![見出し画像](https://assets.st-note.com/production/uploads/images/133449357/rectangle_large_type_2_a25b5627e307a79f7bb5826c878c1788.jpeg?width=1200)
ことばの果実
素敵な本に出会ったので紹介します。
タイトルは『ことばの果実』。著者は詩人・作家の長田弘さんで、いろいろな"果実"について書かれた短篇エッセイ集です。
どこでだかは忘れましたが偶然知って気になったので図書館で借りてみました。
長田弘さんのことは存じ上げておらず、作品を読むのは初めてです。
まず表紙のイラストが優しい筆のタッチで描かれた、おそらくミカン。なんだかあったかい気持ちになります。
各話の挿し絵もそれぞれの果実が描かれており文と絵の両方を楽しめます。
エッセイには、どの話にも果物のもつ様々な美しさを表現した文があります。
オレンジは色だった。(中略)
色鮮やかでいて、どぎつくない。明澄な色であって、透明でない。どこででも見る色のようで、どこででも見かけるような色でない。
どんな果物にもまず求められるのはよいかたちであり、よい歯ごたえであり、よき味であるだろう。けれども、オレンジはちがう。
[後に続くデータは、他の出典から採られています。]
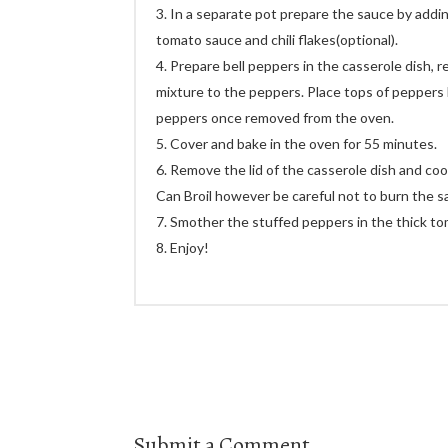
In a separate pot prepare the sauce by addin
tomato sauce and chili flakes(optional).
Prepare bell peppers in the casserole dish, r
mixture to the peppers. Place tops of peppers
peppers once removed from the oven.
Cover and bake in the oven for 55 minutes.
Remove the lid of the casserole dish and coo
Can Broil however be careful not to burn the s
Smother the stuffed peppers in the thick t
Enjoy!
Submit a Comment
オレンジになにより求められるのは気もちのいい色、いい香りであるだろうから。
読んでいて、今まではっきり意識していなかったオレンジのもつ美しさを言葉で感じることができます。
果物は五感それぞれで美味しさを感じられる食べ物なんだなと気付きました。
また、長田さんの思い出や果実の登場する物語と一緒に、果実のある風景と心象が豊かに綴られています。
柿の味の深さは、うつくしい秋のきれいな空気だけがつくることができるのだ。
栗は、優雅よりも無常を感じさせる、そういうものだったのだ。(中略)
だが、人生の無常というのは、いったい信じるに足るものなのだろうか。それは、たとえば大粒の栗が数個ごろんとかくされている、一さおの栗蒸し羊羹がくれる一瞬の幸福にすらおよばないものではないのだろうか。
さらに作中には笹の葉や納豆など果物以外の"果実"もいくつか登場しています。
あずきのような豆は莢果とよばれる。莢はさやだ。果は実だ。だから、豆も果実なのだが、豆は果物ではない。果実と果物はおなじでなく、果物は果実の一つだ。
私の「茜さす果実」というブランド名、もちろんりんごを表しているというのもあるけれど、名前を見た人に想像させる余白を残しています。
"果実"と聞くとイコール果物だと思い込んでいましたが、この本を読んで"果実"という言葉には広く深い世界があるんだと気づきました。
これは私の今後の活動によいヒントになりそうです。
ぱらぱらとめくって一話読むだけで、果実の美しさや清々しさ、美味しい気持ちに包まれたような心地になります。
自分の手元に置いておきたい一冊に出会えました。現在は文庫版もあるそうなので本屋さんで探してみようと思います。